In Book Two of the Joe Dean series, Joe finds himself in France once again, this time leading a squad of Commandos on a mission to bring Hauptsturmfuhrer Richter to England to face trial for war crimes. From the moment they hit the beach the mission goes to hell. Forced to improvise, Joe and the nascent French Resistance formulate a plan that will take him far from the coast of France and into more danger than ever.
Rescued from a terrible fate by his former lover Yvette, the pair follow Richter to Paris and become enmeshed in a seedy underworld of black-market racketeers, gangs and corrupt SS officers, for whom everyone is an merely opportunity for exploitation. As the pressure rises on Joe he begins to question his devotion to his duty, but with the Gestapo closing in his options are limited, and he has to take drastic action to try to complete his mission.
Butcher and Bolt is also available through Smashwords.
Here’s an excerpt:
The top of the cliff was only feet away. The commando placed his boot in a cleft, loosened his grip on the chalky outcrop and thrust upwards. The boot dislodged a chunk of the brittle rock, and white dust cascaded into the upturned faces of the men clinging below him. No-one coughed. No-one looked down.
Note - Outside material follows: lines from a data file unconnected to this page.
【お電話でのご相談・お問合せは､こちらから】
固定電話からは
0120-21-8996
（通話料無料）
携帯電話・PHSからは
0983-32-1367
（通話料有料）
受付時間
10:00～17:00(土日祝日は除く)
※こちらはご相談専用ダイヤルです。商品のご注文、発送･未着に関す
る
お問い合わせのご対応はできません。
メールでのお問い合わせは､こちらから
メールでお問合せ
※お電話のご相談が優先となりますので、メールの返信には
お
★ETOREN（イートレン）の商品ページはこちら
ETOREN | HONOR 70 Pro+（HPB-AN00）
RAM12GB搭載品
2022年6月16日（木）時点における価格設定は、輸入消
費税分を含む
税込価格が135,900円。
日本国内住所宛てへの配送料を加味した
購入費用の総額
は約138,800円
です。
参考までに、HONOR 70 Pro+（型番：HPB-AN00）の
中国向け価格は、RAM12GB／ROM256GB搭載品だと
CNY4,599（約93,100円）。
The commando reached the top and his hand crept over, searching left and right for a grip, like a demented spider. The hand discovered the root of a shrub and grasped it. The commando pulled himself up until he could peer over the edge into the darkness.
A momentary flare to his left revealed the face of the sentry, huddled with his back to the wind. The match died instantly and the sentry struck another, and another. Then all was blackness again, but for the glow of the cigarette, moving steadily across the face of the cliff, flaring now and again.
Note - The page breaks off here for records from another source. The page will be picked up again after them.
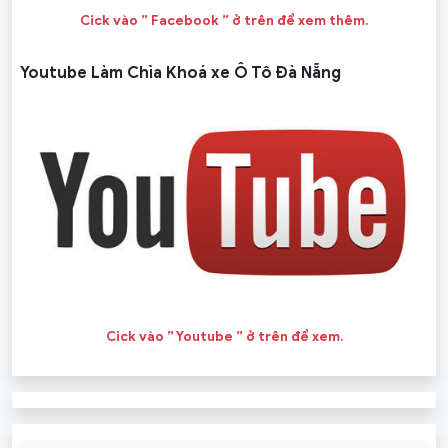
Cick vào ” Facebook ” ở trên để xem thêm.
Youtube Làm Chìa Khoá xe Ô Tô Đà Nẵng
Cick vào ” Youtube ” ở trên để xem.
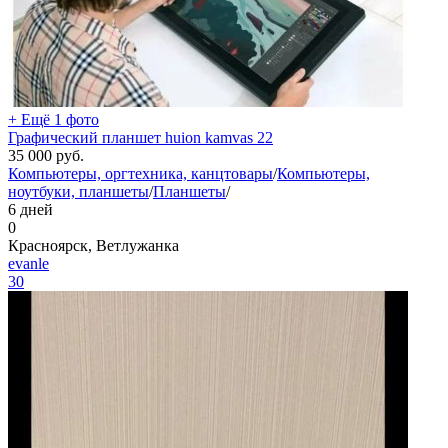
+ Ещё 1 фото
Графический планшет huion kamvas 22
35 000
руб.
Компьютеры, оргтехника, канцтовары
/
Компьютеры,
ноутбуки, планшеты
/
Планшеты
/
6 дней
0
Красноярск, Ветлужанка
evanle
30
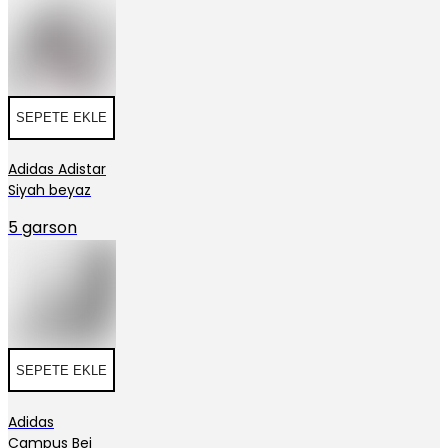
SEPETE EKLE
Adidas Adistar
Siyah beyaz
5 garson
SEPETE EKLE
Adidas
Campus Bej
The commando waited. He waited until the hand gripping the root was screaming for relief and the footholds in the cliff were crumbling beneath his boots. He waited until the pain seared down to his shoulder, then he forced himself to count to sixty and hauled his long body up and over the edge.
Behind him, his men clambered up and lay rubbing the cramp from their hands. The chalk he had kicked over them clung to the boot-black smeared on their faces, making them look like clowns, or maybe owls, he thought.
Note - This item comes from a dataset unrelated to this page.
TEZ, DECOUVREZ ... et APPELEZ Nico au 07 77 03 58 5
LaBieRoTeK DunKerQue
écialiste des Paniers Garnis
Don’t be ridiculous man. Concentrate.
The tiny glow of the cigarette re-appeared, bobbing towards them. None of the five men moved. The moon was behind a cloud for the moment, but out to sea its gleam revealed the white tops of the waves that had created such havoc in the rubber boats on the way in from the motor torpedo boat.
The sentry took the last step of his beat and looked around.
No one moved.
The sentry uttered a muffled curse, ripped away by the wind. Guard duty on a cliff edge in a gale. Not a pleasant duty, if there was such a thing. Not a duty anyone would volunteer for, but a duty that had to be done for a time, until the next unfortunate came to relieve him. Every man lying there knew what the sentry was experiencing.
The sentry set off again the way he had come.
Before them lay an expanse of grass, so flattened by the wind that it seemed to be fleeing from them. It sloped down towards a grand two-story building, that gazed placidly out over the sea to the north-west. At its front was a driveway of crushed stone, with steps leading up to a pillared entranceway.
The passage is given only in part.